When I speak with a group of parents - or parents and students - I begin by asking, "How many people in this room drink alcohol?" Looking around at the majority of parents (in an upper socio-economic and ethnic state like New Jersey) who do, I ask people, "What does this say about your school's DARE program?" A parent will then reply, "I was always afraid to voice my concern that the zero-tolerance message they teach our kids - it just doesn't make sense. Look around you!"

Here's Kareem Jabbar's resolution of these issues in Giant Steps: "Drugs are an open secret on all strata of America society: . . . [So] each man and woman, from the most known to the least, should have the confidence and the strength to create and live by his or her own beliefs and not be led blindly by others who may not be qualified for the job."

"I don't really care who's doing drugs in the NBA as long as the scene isn't adversely affecting my team and teammates.
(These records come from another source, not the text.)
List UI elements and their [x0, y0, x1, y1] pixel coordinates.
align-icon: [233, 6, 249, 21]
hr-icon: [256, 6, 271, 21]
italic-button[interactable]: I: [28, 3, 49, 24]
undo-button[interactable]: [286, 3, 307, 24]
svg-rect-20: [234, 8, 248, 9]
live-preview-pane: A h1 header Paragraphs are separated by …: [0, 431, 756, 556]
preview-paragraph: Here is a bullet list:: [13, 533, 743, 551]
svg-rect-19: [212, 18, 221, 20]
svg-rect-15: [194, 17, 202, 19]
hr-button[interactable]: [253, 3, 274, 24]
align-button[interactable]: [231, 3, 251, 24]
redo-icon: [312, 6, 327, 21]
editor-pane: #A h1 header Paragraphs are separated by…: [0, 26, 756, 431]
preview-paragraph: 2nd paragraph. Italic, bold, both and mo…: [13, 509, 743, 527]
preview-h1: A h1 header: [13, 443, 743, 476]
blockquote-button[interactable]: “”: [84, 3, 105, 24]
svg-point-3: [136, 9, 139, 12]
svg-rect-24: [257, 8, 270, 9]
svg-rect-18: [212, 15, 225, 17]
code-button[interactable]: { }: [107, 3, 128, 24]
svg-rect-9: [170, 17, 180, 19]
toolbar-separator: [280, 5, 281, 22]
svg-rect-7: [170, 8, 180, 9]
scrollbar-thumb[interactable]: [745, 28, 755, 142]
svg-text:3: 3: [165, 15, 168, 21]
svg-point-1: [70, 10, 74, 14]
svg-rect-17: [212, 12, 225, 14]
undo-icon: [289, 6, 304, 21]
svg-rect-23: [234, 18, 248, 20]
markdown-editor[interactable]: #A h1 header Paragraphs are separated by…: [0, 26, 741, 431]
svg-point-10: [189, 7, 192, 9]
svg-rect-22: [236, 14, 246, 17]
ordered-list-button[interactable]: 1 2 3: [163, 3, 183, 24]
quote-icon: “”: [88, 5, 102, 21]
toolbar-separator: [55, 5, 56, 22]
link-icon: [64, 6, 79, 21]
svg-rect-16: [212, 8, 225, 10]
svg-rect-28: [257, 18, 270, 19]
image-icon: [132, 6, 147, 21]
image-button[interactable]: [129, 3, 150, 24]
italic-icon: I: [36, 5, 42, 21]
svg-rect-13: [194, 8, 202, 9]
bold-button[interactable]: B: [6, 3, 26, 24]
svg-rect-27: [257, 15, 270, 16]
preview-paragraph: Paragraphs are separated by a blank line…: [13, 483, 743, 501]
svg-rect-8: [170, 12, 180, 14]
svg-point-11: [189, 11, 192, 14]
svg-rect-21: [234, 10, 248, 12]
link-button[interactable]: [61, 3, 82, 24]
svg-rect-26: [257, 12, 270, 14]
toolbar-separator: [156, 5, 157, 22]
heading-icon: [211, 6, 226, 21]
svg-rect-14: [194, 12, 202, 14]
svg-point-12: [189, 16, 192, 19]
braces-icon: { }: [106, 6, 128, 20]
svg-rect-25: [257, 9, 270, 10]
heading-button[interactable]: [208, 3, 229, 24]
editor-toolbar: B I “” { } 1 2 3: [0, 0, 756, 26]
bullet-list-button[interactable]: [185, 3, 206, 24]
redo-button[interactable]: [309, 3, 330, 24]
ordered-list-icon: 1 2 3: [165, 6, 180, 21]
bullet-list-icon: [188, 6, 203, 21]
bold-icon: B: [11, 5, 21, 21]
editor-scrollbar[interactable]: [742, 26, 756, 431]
I've known enough drug users--going as far back as grade school and the streets of New York--not to view them as pariahs or lost souls. I've certainly smoked more than my quota of weed."

Whoooa! But Jabbar is not endorsing drug use willy-nilly here: "For a while there at UCLA I didn't want to hang out with anyone who didn't smoke reefer, but that was as parochial a view of the world as any uptight antidoper's, and I got over it quickly." And he notes as a professional athlete, "serious drug use, whether it's pot, cocaine, amphetamines or heroin, will wrestle with your conditioning."

Jabbar, like Newman, was coming to grips with the complex demands of a constructive life lived in a modern world of ever-available psychopharmaceutical stimulation. As yet, we have not come up with a way to teach this.